Segment Start: Data for this exercise

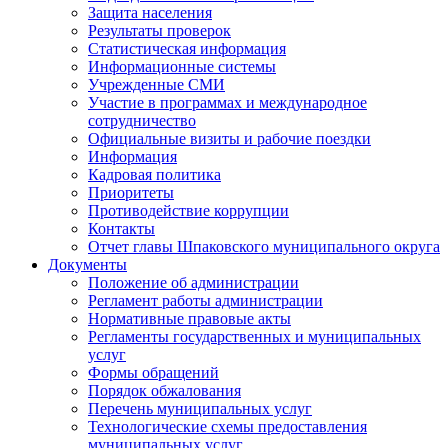
Защита населения
Результаты проверок
Статистическая информация
Информационные системы
Учрежденные СМИ
Участие в программах и международное
сотрудничество
Официальные визиты и рабочие поездки
Информация
Кадровая политика
Приоритеты
Противодействие коррупции
Контакты
Отчет главы Шпаковского муниципального округа
Документы
Положение об администрации
Регламент работы администрации
Нормативные правовые акты
Регламенты государственных и муниципальных
услуг
Формы обращений
Порядок обжалования
Перечень муниципальных услуг
Технологические схемы предоставления
муниципальных услуг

Segment End: Data for this exercise

» Exercise requirements
Only the lines from the one with "Перечень муниципальных услуг" through the end of the data belong in the answer, each reproduced exactly.

» Exercise response
Перечень муниципальных услуг
Технологические схемы предоставления
муниципальных услуг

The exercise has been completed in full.